Recorded information
= = = = =

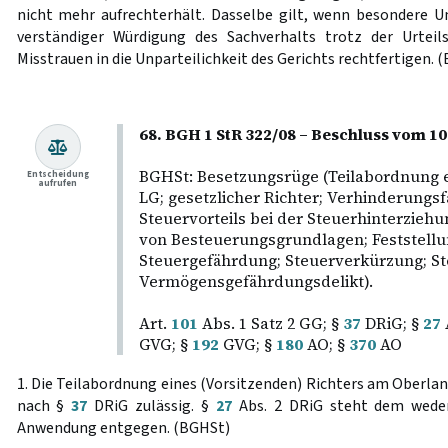
nicht mehr aufrechterhält. Dasselbe gilt, wenn besondere U
verständiger Würdigung des Sachverhalts trotz der Urteil
Misstrauen in die Unparteilichkeit des Gerichts rechtfertigen. (
68. BGH 1 StR 322/08 – Beschluss vom 1
BGHSt: Besetzungsrüge (Teilabordnung e
Entscheidung
aufrufen
LG; gesetzlicher Richter; Verhinderungsfa
Steuervorteils bei der Steuerhinterziehu
von Besteuerungsgrundlagen; Feststellu
Steuergefährdung; Steuerverkürzung; St
Vermögensgefährdungsdelikt).
Art.
101
Abs. 1 Satz 2 GG; §
37
DRiG; §
27
GVG; §
192
GVG; §
180
AO; §
370
AO
1. Die Teilabordnung eines (Vorsitzenden) Richters am Oberlan
nach §
37
DRiG zulässig. §
27
Abs. 2 DRiG steht dem weder
Anwendung entgegen. (BGHSt)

= = = = =

Task requirements
Exact transcription of the full listing above is required; images do not belong in it.

Response
nicht mehr aufrechterhält. Dasselbe gilt, wenn besondere U
verständiger Würdigung des Sachverhalts trotz der Urteil
Misstrauen in die Unparteilichkeit des Gerichts rechtfertigen. (
68. BGH 1 StR 322/08 – Beschluss vom 1
BGHSt: Besetzungsrüge (Teilabordnung e
Entscheidung
aufrufen
LG; gesetzlicher Richter; Verhinderungsfa
Steuervorteils bei der Steuerhinterziehu
von Besteuerungsgrundlagen; Feststellu
Steuergefährdung; Steuerverkürzung; St
Vermögensgefährdungsdelikt).
Art.
101
Abs. 1 Satz 2 GG; §
37
DRiG; §
27
GVG; §
192
GVG; §
180
AO; §
370
AO
1. Die Teilabordnung eines (Vorsitzenden) Richters am Oberlan
nach §
37
DRiG zulässig. §
27
Abs. 2 DRiG steht dem weder
Anwendung entgegen. (BGHSt)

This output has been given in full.